Wired Hotel: Are you “watching” or “listening” to your online visitors? by Jerry Tarasofsky

More than ever before, hospitality marketers are being asked to justify expenses based on metrics and it should be no different for those responsible for the development of your web site initiatives.

The question is – are you presently using analytics to measure the effectiveness of your web site initiatives? If the answer is no, you are not alone. A recent study by the CMO Council shows that fewer than 20% of senior marketing executives have developed measurement metrics. And even the definition of what should be measured varies widely. For instance, only 23% of online retailers define conversion rates the same way and 66% still use click-throughs to measure ROI of a marketing campaign, according to a Jupiter Research Online Retail Metrics Report. If you are among this group that is not presently using analytics of any form, it would be my suggestion that you immediately assign a member of your marketing team to lay down the ground work for establishing a web analytics program ASAP.
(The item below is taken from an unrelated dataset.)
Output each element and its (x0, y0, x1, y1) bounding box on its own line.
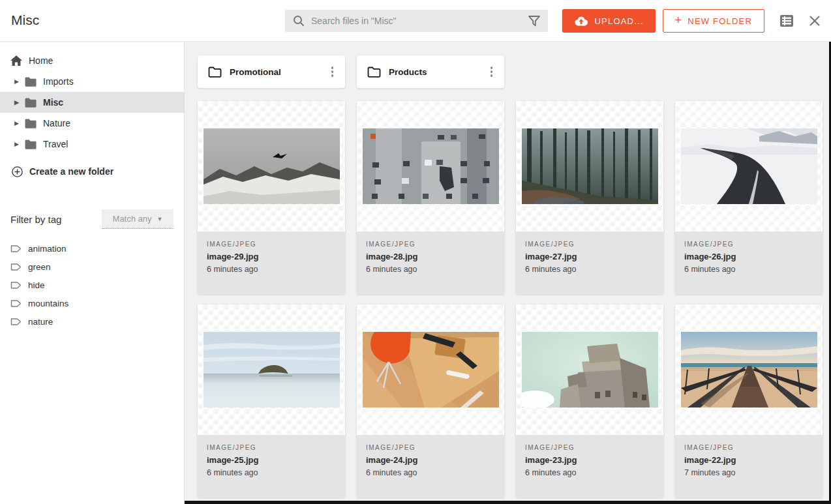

If you are using analytics to measure activity at your web site, you need to understand what metrics provide the most valuable information and how best to use that information.

First and foremost, it is imperative that you have metrics that allow you to understand what makes your web site visitor tick – you must access their “Consumer DNA”. Companies that develop a learning dialogue with their customers and access that “Consumer DNA” create a competitive advantage that is defendable, unique and permanent. Your web site is a channel ideally suited to open, nurture and sustain that dialogue.

To create this dialogue, I believe attitudinal analytics are the best way to watch and truly listen to what your web site visitors have to say. It has been our experience however that many site owners believe behavioral analytics – simply “watching” or tracking “hits” and following click-streams is sufficient to understand what is going on in the minds of their users.

The analogy of someone watching vs. listening best describes the differences I am referring to. You can observe a guest’s reaction to your new room design and know whether it had positive or negative impact, but until you actually listen to them and get their feedback in a form you can take action on, you won’t know what if any impact that design had on their intention to return to your hotel.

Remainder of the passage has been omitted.